Monday, October 17, 2005

Vectored Artwork

For the purpose of imprinting your logo or artwork on a promotional product, you will need a computer graphic file with a vector image. Most of the vector files will be CDR (CorelDraw) or AI (Adobe Illustrator) or FH8 (Macromedia FreeHand) or can also be an EPS (Encapsulated PostScript) file. However, a raster image (bitmap) can also be saved as an EPS and cannot be used (see why below). JPEG and GIF images are also bitmap and we cannot use them.

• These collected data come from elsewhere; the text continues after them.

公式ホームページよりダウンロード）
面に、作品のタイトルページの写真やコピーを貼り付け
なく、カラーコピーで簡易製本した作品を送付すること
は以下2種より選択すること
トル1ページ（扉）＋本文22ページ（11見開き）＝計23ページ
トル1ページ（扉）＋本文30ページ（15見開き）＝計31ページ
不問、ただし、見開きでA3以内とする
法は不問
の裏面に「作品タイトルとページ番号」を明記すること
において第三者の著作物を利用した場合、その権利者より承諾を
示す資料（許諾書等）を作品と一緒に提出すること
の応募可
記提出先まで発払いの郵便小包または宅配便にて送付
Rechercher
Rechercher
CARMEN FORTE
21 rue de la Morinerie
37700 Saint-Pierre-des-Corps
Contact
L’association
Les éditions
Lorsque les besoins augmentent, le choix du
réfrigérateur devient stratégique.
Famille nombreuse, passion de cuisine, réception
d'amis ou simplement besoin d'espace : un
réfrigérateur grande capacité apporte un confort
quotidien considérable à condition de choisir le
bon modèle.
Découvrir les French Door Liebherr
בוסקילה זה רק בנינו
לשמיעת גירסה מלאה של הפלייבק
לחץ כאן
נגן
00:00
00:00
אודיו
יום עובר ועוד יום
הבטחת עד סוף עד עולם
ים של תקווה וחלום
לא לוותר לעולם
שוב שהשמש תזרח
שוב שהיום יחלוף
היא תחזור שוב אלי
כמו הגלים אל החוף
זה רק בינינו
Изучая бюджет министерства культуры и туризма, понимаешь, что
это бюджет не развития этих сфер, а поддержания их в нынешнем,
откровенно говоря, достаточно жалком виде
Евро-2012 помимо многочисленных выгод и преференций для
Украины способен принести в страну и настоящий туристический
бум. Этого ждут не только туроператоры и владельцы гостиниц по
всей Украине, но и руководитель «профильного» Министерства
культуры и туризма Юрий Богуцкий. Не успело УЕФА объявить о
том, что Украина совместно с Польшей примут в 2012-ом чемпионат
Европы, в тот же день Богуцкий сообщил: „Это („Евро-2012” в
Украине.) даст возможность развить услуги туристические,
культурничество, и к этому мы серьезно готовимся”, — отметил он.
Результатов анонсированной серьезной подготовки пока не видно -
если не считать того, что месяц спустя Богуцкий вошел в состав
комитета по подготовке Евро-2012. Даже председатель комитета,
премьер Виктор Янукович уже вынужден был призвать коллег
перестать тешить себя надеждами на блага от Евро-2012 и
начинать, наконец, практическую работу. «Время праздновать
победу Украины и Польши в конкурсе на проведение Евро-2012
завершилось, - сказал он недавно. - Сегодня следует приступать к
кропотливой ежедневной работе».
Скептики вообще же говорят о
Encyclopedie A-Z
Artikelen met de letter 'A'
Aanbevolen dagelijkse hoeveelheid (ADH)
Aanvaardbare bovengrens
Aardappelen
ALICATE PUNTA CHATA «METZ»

If your logo or artwork is not a vector image, it must be recreated as a vector image by an artist.

VECTOR vs RASTER GRAPHICS
There are two kinds of computer graphics - raster (composed of pixels) and vector (composed of paths). Raster images are more commonly called bitmap images. A bitmap image uses a grid of individual pixels where each pixel can be a different color or shade. Bitmaps are composed of pixels. Vector graphics use mathematical relationships between points and the paths connecting them to describe an image. Vector graphics are composed of paths.

The larger you display a bitmap, the more jagged it appears, while a vector image remains smooth at any size. That is why PostScript and TrueType fonts always appear smooth - they are vector-based. The jagged appearance of bitmap images can be partially overcome with the use of "anti-aliasing". Anti-aliasing is the application of subtle transitions in the pixels along the edges of images to minimize the jagged effect. A scalable vector image will always appear smooth.

Bitmap images require higher resolutions and anti-aliasing for a smooth appearance. Vector-based graphics on the other hand are mathematically described and appear smooth at any size or resolution. Bitmaps are best used for photographs and images with subtle shading. Graphics best suited for the vector format are page layout, type, line art or illustrations.

Wherever possible use the vector format for all your type, line art and illustrations and only use bitmaps for photos or images with complex or non-uniform shading. If the graphics application recognizes native vector files such as those created by Adobe Illustrator (a filename with an extension of .AI), CorelDRAW (a filename with an extension of .CDR), or Macromedia FreeHand (a filename with an extension of .FH8 - for version 8), then use them first.

1 comment:

Mark Sicignano said...

Here is a tutorial for those that might be inclined to convert bitmaps to vector using Photoshop.

http://www.designsbymark.com/freetips/ps/movies/convtovector.mov

I believe that the designsbymark.com site may be shutting down, so I don't know how long that movie will be available.